Many, many people are waxing quizzical over poll numbers showing a decline in support for the war in Iraq since the November election, among them; Oxblog, Josh Marshall, Kevin Drum, and Andrew Sullivan.
Oxblog asks “Why were the American public so much more confident on Bush on election day? The media have generally presented the post-election battle in Fallujah as victory for our side. There have been a lot of major bombings, but we had those in October, too.”
Kevin Drum makes the understandable point that Americans don’t like seeing Americans killed, and the longer that goes on the less support there is. “But there is a continuing insurgency, frequent terror attacks, the same old Islamic infighting, American soldiers getting killed and wounded by the thousands, and no real hope that it’s going to get any better ? even though the administration keeps suggesting that the next operation will settle things down for sure.”

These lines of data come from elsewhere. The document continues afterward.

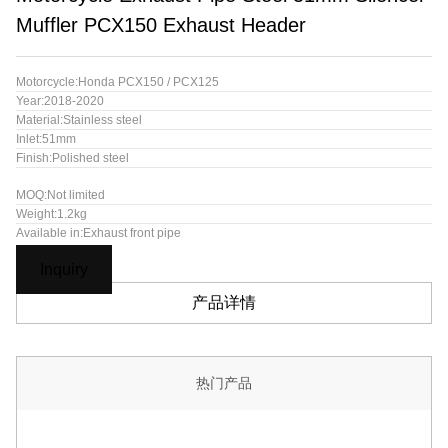
Muffler PCX150 Exhaust Header
Motorcycle:Honda PCX150 / PCX125
Year:2018-2020
Material:Stainless steel
Inlet:51mm
Finish:Polished steel
MOQ:Not limited
Weight:1.2kg
Available in:Exhaust front pipe
Inquiry
产品详情
热门产品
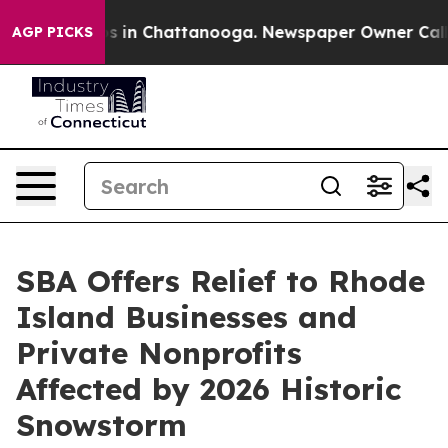
apse
Chaos in Chattanooga. Newspaper Owner Calls the
AGP PICKS
SBA Offers Relief to Rhode
Island Businesses and
Private Nonprofits
Affected by 2026 Historic
Snowstorm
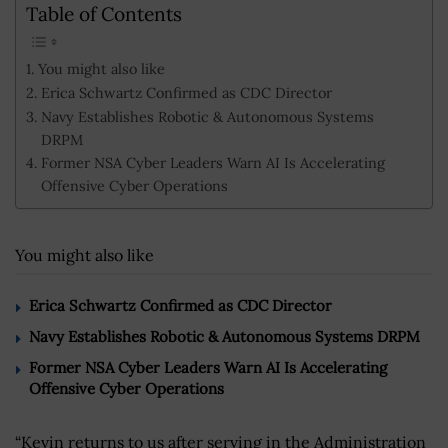
Table of Contents
You might also like
Erica Schwartz Confirmed as CDC Director
Navy Establishes Robotic & Autonomous Systems
DRPM
Former NSA Cyber Leaders Warn AI Is Accelerating
Offensive Cyber Operations
You might also like
Erica Schwartz Confirmed as CDC Director
Navy Establishes Robotic & Autonomous Systems DRPM
Former NSA Cyber Leaders Warn AI Is Accelerating
Offensive Cyber Operations
“Kevin returns to us after serving in the Administration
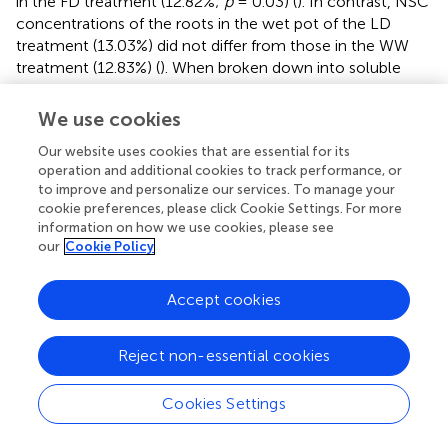
in the FD treatment (12.82%;
p
= 0.03) (
). In contrast, NSC
concentrations of the roots in the wet pot of the LD
treatment (13.03%) did not differ from those in the WW
treatment (12.83%) (
). When broken down into soluble
sugar and starch, roots in the dry pot of the LD treatment
had higher soluble sugar (4.85%) and starch (13.44%)
We use cookies
concentrations than the roots in the wet pot, with 3.51
Our website uses cookies that are essential for its
and 9.49%, respectively (
p
< 0.01 and
p
= 0.05,
operation and additional cookies to track performance, or
respectively;
). The roots in the wet pot of the LD
to improve and personalize our services. To manage your
treatment had soluble sugar and starch concentrations
cookie preferences, please click Cookie Settings. For more
similar to the roots in the WW treatment. The roots in the
information on how we use cookies, please see
FD treatment had higher soluble sugar (9.54%) but lower
our
Cookie Policy
starch (3.11%) concentrations compared to the roots in
the dry pot of the LD treatment (both
p
< 0.01;
).
Accept cookies
Allocation to Structural Mass and Non-structural
Reject non-essential cookies
Carbohydrate Pools
The NSC concentrations in the leaves, stem and roots of
Cookies Settings
each individual sapling were used to estimate the
structural mass and the NSC pool sizes and their relative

Aside from Drum’s Chicken Littlesque sentiment that “American soldiers getting killed and wounded by the thousands…”–as if thousands of casualties are being incurred daily–his explanation is as good as any, especially given the extensive media coverage that reverses in the Iraq campaign receive. This is not entirely the fault of the media, though certainly more attention could be give to things like Arthur Chrenkoff’s “Good News from Iraq“.
Wars by their very nature generate tons of bad news. People die. Leaders make mistakes. The enemy turns out to be more canny/tougher than first suspected. Time and time again, assurances that “The war will be over by Christmas…” turn out to be a hollow mockery of the truth, a naive belief harshly repudiated by events on the battlefield.
In a conventional war, like WW II, bad news gets balanced out. News of a setback at Guadalcanal are eventually balance out by news of victory on Guadalcanal. In guerilla wars, like the one in Iraq, the balance gets thrown off, as there are fewer success stories to balance out bad news. Once one has physically conquered a country, there are no “Marines Take Henderson Airfield” type headlines to balance out news like “Suicide Bomber Kills 22 in Mess Tent”. Positive results that do manage to get reported fall along the lines of “So and So Many Insurgents Killed Or Captured,” or “Soldiers Uncover Weapons Cache.” All well and good, but when it comes right down to it neither story possesses the sheer above the fold readability that setbacks like “22 dead” do.
In a guerilla war, for an occupying power like the U.S. in Iraq the vast majority of good news happens at the beginning and then again at the end of the war, should that power have the patience needed to see the conflict through. During the middle of the campaign, the nature of the war being waged almost guarantees that stories about reversals in the struggle will dominate the news cycle.
Some members of the media may realize that patience is the key to winning in Iraq, but as a whole the conventional media is a very bad tool when it comes to preaching patience, regardless of how the media as a whole views the conflict in the first place.
Which brings me to my take on the drop in poll numbers. Josh Marshall asserts that “many Bush supporters simply couldn’t take stock of the full measure of the screw-up in Iraq during the election because doing so would have conflicted their support for President Bush. Iraq and the war on terror so defined this election that support for the war and the president who led us into it simply couldn’t be pried apart.”
The reason “support for the war and the president who led us into it simply couldn’t be pried apart” was not due to the blind partisanship of the Bush supporters, but rather to the dovish ineptness of the Kerry campaign. In November, thanks to the continued Democratic embrace of the anti-war Left, many American voters held the perception that, when it came to Iraq, they were not faced with a choice between differing strategies for winning the war so much as they had been given the decision to either continue the war or to abandon the effort completely.
Since the end of election, now that the biggest threat to bringing the war in Iraq to a successful conclusion has been defeated, American forces have been given at least another four years in which to succeed. Bush supporters no longer need to hold their tongues when it comes to critiquing the administration’s conduct of the war. Frankly, in many minds, to have done so before November 2nd would have been nothing more than giving aid and comfort to the enemy.
Once the election was over and the future prosecution of the Iraqi campaign assured, debate over how it should proceed could began again, as Andrew Sullivan noted.
Well, they said they’d voice their real criticisms once the election was over. And Bill Kristol comes through today with a stinging piece in the Washington Post on Rumsfeld.
Kristol’s piece on Rumsfeld more or less opened the floodgates of criticism from the Right on the war. The sheer novelty of the “criticism from conservatives” storyline attracted major media coverage, and–surprise!–five days later the Washington Post detects an increase in those who think invading Iraq was a mistake–though significantly 58% of the respondees think that U.S. forces should remain in that country until civil order is restored.
That 58% is the only number the Bush administration need pay attention to, though it could be argued that as long as George Bush decides to stay the course, poll measuring the attitudes of the rest of America are redundant, at best.
Carping from the sidelines is the American passion when it comes to foreign affairs. The Washington Post poll numbers are a reflection of that passion. Now that America has assured itself that the war in Iraq will go on, we can indulge ourselves by critiquing the every move of the administration we chose to lead it.